2015-07-02: JCDL2015 Main Conference

Large, Dynamic and Ubiquitous –The Era of the Digital Library

JCDL 2015 (#JCDL2015) took place at the University of Tennessee Conference Center in Knoxville, Tennessee. The conference was four days long; June 21-25, 2015. This year three students from our WS-DL CS group at ODU had their papers accepted as well as one poster (see trip reports for 2014, 2013, 2012, 2011). Dr. Weigle (@weiglemc), Dr. Nelson (@phonedude_mln), Sawood Alam (@ibnesayeed), Mat Kelly (@machawk1) and I (@LulwahMA) went to the conference. We drove from Norfolk, VA. Four of our previous members of our group, Martin Klein (UCLA, CA) (@mart1nkle1n), Joan Smith (Linear B Systems, inc., VA) (@joansm1th), Ahmed Alsum (Stanford University, CA) (@aalsum) and Hany SalahEldeen (Microsoft, Seattle)(@hanysalaheldeen), also met us there. The trip was around 8 hours. We enjoyed the mountain views and the beautiful farms. We also caught parts of a storm on our way, but it only lasted for two hours or so.

The first day of the conference (Sunday June 21, 2015) consisted of four tutorials and the Doctoral Consortium.
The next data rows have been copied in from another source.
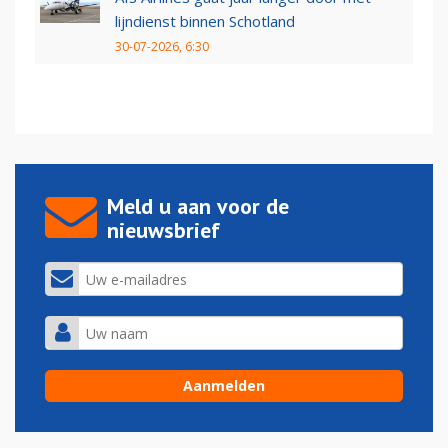
lijndienst binnen Schotland
30-07-2026, 6:30
Meld u aan voor de
nieuwsbrief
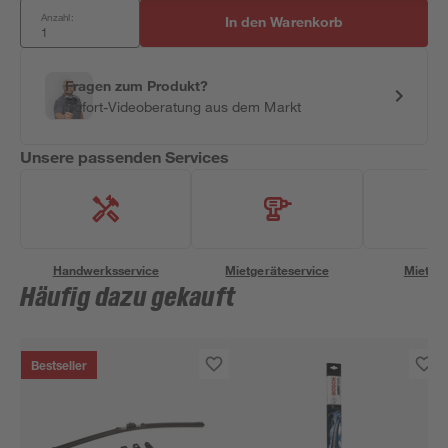
Anzahl:
In den Warenkorb
Fragen zum Produkt?
Sofort-Videoberatung aus dem Markt
Unsere passenden Services
Handwerksservice
Mietgeräteservice
Miettra
Häufig dazu gekauft
Bestseller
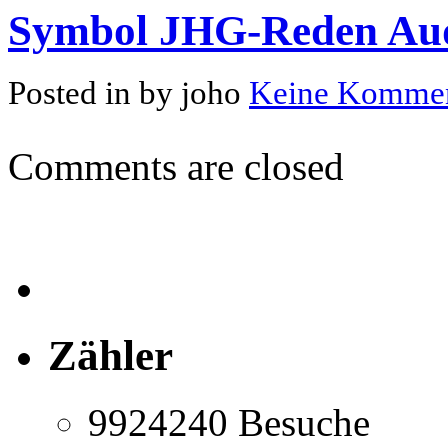
Symbol JHG-Reden Aud
Posted in by joho
Keine Kommen
Comments are closed
Zähler
9924240
Besuche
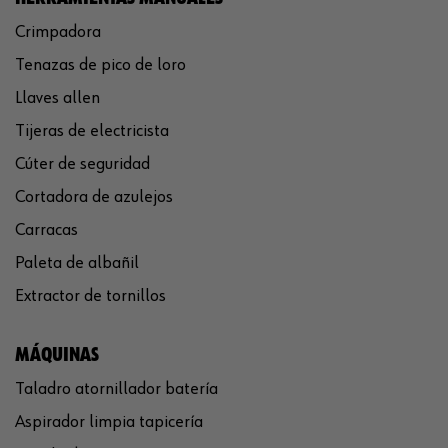
Crimpadora
Tenazas de pico de loro
Llaves allen
Tijeras de electricista
Cúter de seguridad
Cortadora de azulejos
Carracas
Paleta de albañil
Extractor de tornillos
MÁQUINAS
Taladro atornillador batería
Aspirador limpia tapicería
The four tutorials were: Topic Exploration with the HTRC Data Capsule for Non-Consumptive Research, Introduction to Digital Libraries, Digital Data Curation Essentials for Data Scientists, Data Curators and Librarians and Automatic Methods for Disambiguating Author Names in Bibliographic Data Repositories.
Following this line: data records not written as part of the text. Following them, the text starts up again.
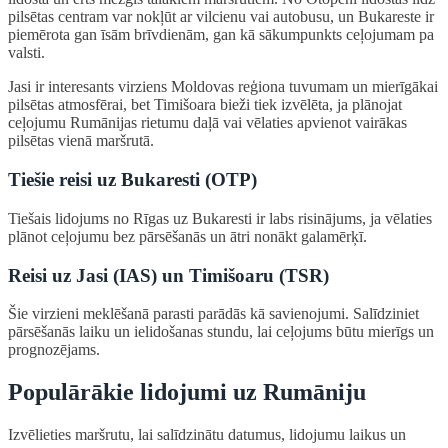
pilsētas centram var nokļūt ar vilcienu vai autobusu, un Bukareste ir
piemērota gan īsām brīvdienām, gan kā sākumpunkts ceļojumam pa
valsti.
Jasi ir interesants virziens Moldovas reģiona tuvumam un mierīgākai
pilsētas atmosfērai, bet Timišoara bieži tiek izvēlēta, ja plānojat
ceļojumu Rumānijas rietumu daļā vai vēlaties apvienot vairākas
pilsētas vienā maršrutā.
Tiešie reisi uz Bukaresti (OTP)
Tiešais lidojums no Rīgas uz Bukaresti ir labs risinājums, ja vēlaties
plānot ceļojumu bez pārsēšanās un ātri nonākt galamērķī.
Reisi uz Jasi (IAS) un Timišoaru (TSR)
Šie virzieni meklēšanā parasti parādās kā savienojumi. Salīdziniet
pārsēšanās laiku un ielidošanas stundu, lai ceļojums būtu mierīgs un
prognozējams.
Populārākie lidojumi uz Rumāniju
Izvēlieties maršrutu, lai salīdzinātu datumus, lidojumu laikus un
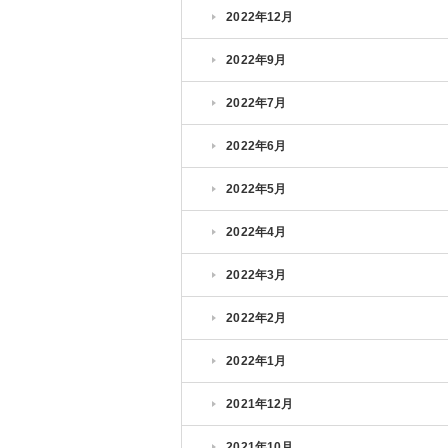
2022年12月
2022年9月
2022年7月
2022年6月
2022年5月
2022年4月
2022年3月
2022年2月
2022年1月
2021年12月
2021年10月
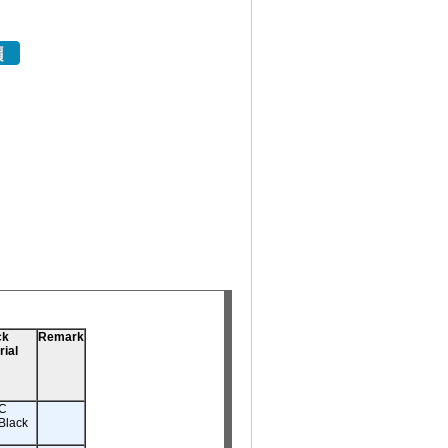
ck
Remark
rial
C
Black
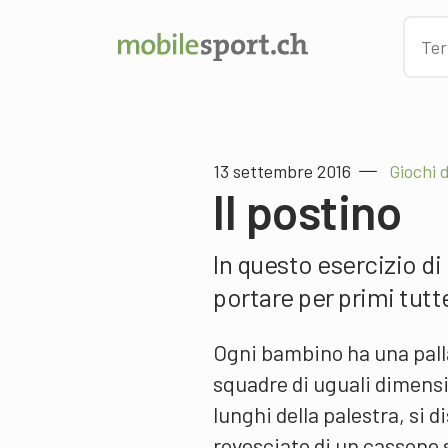
13 settembre 2016
Giochi 
Il postino
In questo esercizio di
portare per primi tutte 
Ogni bambino ha una palla
squadre di uguali dimensio
lunghi della palestra, si
rovesciato di un cassone 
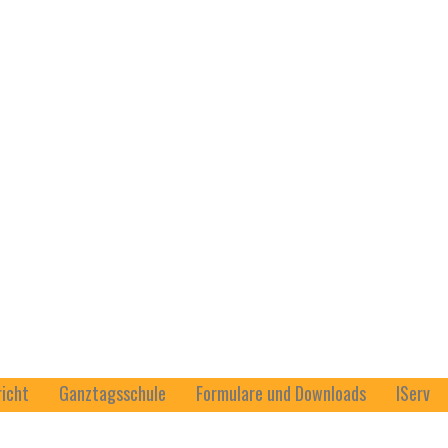
richt
Ganztagsschule
Formulare und Downloads
IServ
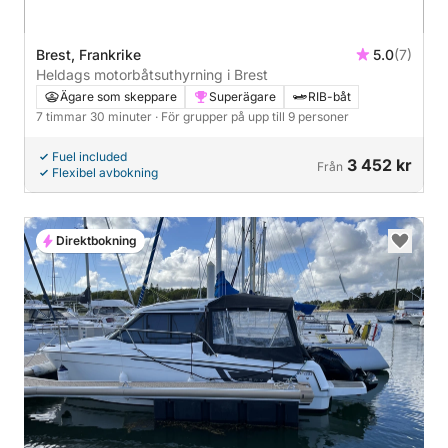
Brest, Frankrike
5.0
(7)
Heldags motorbåtsuthyrning i Brest
Ägare som skeppare
Superägare
RIB-båt
7 timmar 30 minuter
· För grupper på upp till 9 personer
Fuel included
3 452 kr
Från
Flexibel avbokning
Direktbokning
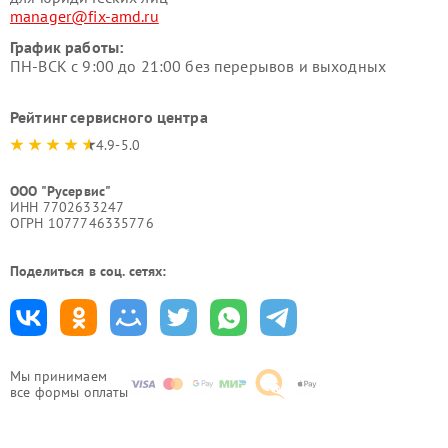
manager@fix-amd.ru
График работы:
ПН-ВСК с 9:00 до 21:00 без перерывов и выходных
Рейтинг сервисного центра
4.9-5.0
ООО "Русервис"
ИНН 7702633247
ОГРН 1077746335776
Поделиться в соц. сетях:
Мы принимаем
все формы оплаты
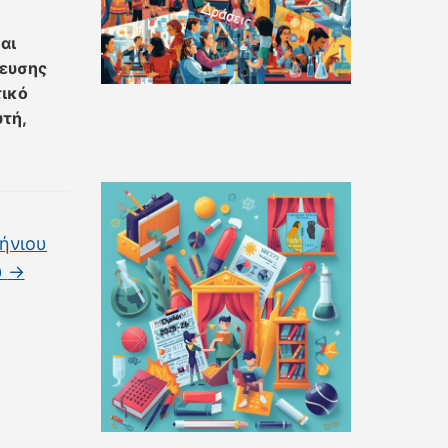
αι
δευσης
τικό
τή,
ήνιου
ύ
→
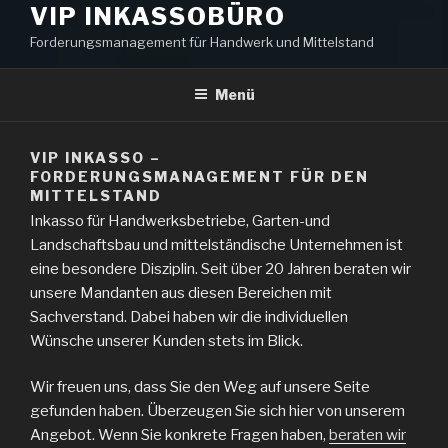
VIP INKASSOBÜRO
Forderungsmanagement für Handwerk und Mittelstand
Menü
VIP INKASSO –
FORDERUNGSMANAGEMENT FÜR DEN
MITTELSTAND
Inkasso für Handwerksbetriebe, Garten-und
Landschaftsbau und mittelständische Unternehmen ist
eine besondere Disziplin. Seit über 20 Jahren beraten wir
unsere Mandanten aus diesen Bereichen mit
Sachverstand. Dabei haben wir die individuellen
Wünsche unserer Kunden stets im Blick.
Wir freuen uns, dass Sie den Weg auf unsere Seite
gefunden haben. Überzeugen Sie sich hier von unserem
Angebot. Wenn Sie konkrete Fragen haben,
beraten wir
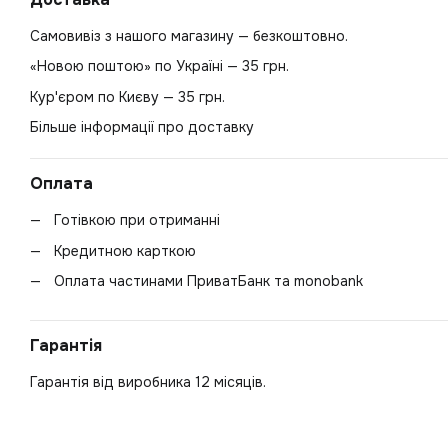
Самовивіз з нашого магазину — безкоштовно.
«Новою поштою» по Україні — 35 грн.
Кур'єром по Києву — 35 грн.
Більше інформації про доставку
Оплата
Готівкою при отриманні
Кредитною карткою
Оплата частинами ПриватБанк та monobank
Гарантія
Гарантія від виробника 12 місяців.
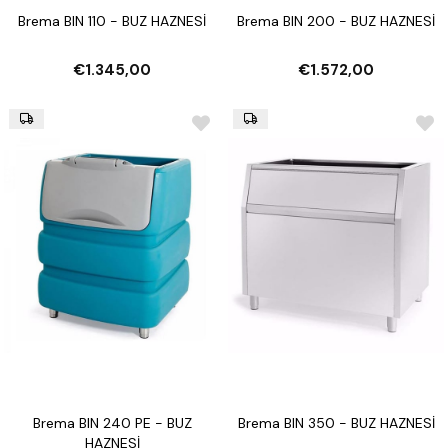
Brema BIN 110 - BUZ HAZNESİ
Brema BIN 200 - BUZ HAZNESİ
€1.345,00
€1.572,00
Brema BIN 240 PE - BUZ
Brema BIN 350 - BUZ HAZNESİ
HAZNESİ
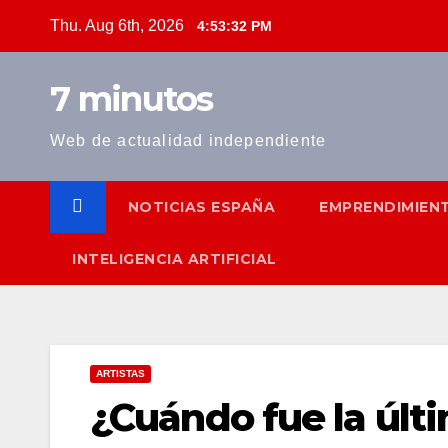
Skip
Thu. Aug 6th, 2026
4:53:33 PM
to
content
7 minutos
Web de actualidad independiente
NOTICIAS ESPAÑA
EMPRENDIMIEN
INTELIGENCIA ARTIFICIAL
ARTISTAS
¿Cuándo fue la últ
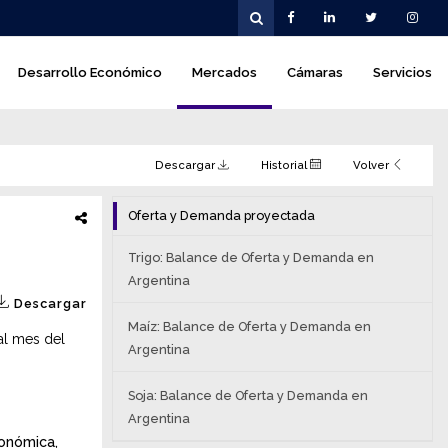
Desarrollo Económico
Mercados
Cámaras
Servicios
Descargar
Historial
Volver
Oferta y Demanda proyectada
Trigo: Balance de Oferta y Demanda en
Argentina
Descargar
Maíz: Balance de Oferta y Demanda en
al mes del
Argentina
Soja: Balance de Oferta y Demanda en
Argentina
conómica,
Mat Kelly (ODU, VA)(@machawk1) covered the Doctoral Consortium.

The main conference started on Monday June 22, 2015 and opened with Paul Logasa Bogen II (Google, USA) (@plbogen). He started by welcoming the attendees and then he mentioned that this year had 130 registered attendees from 87 different organizations, and 22 states and 19 different countries.

Then the program chairs: Geneva Henry (University Libraries, GWU, DC), Dion Goh (Wee Kim Wee School of Communication and Information, Nanyang Technical University, Singapore) and Sally Jo Cunningham (Waikato University, New Zealand) added on the announcements and number of accepted papers in JCDL2015. Of the conference submissions, 18 (30%) of full research papers are accepted, and 30 (50%) of short research papers are accepted, and 18 (85.7%) of posters and demos are accepted. Finally, the speaker announced the nominees for best student paper and best overall paper.

The best paper nominees were:
The best student paper nominees were:
Then Unmil Karadkar (The University of Texas at Austin, TX) presented the keynote speaker Piotr Adamczyk (Google Inc, London, UK). Piotr's talk was titled “The Google Cultural Institute: Tools for Libraries, Archive, and Museums”. He presented some of Google attempts to add to the online cultural heritage. He introduced Google Culture Institute website that consisted of three main projects: the Art Project, Archive (Historic Moments) and World Wonders. He showed us the Google Art Project (Link from YouTube: Google Art Project) and then introduced an application to search museums and navigate and look at art. Next, he introduced the Google Cardboard (Link from YouTube:”Google Cardboard Tour Guide”) (Link from YouTube: “Expeditions: Take your students to places a school bus can’t”) where you can explore different museums by looking into a cardboard container that can house a user's electronic device. He mentioned that more museums are allowing Google to capture images of their museums and allowing others to explore it using Google Cardboard and that Google would like to further engage with cultural partners. His talk was similar to a talk he gave in 2014 titled "Google Digitalizing Culture?".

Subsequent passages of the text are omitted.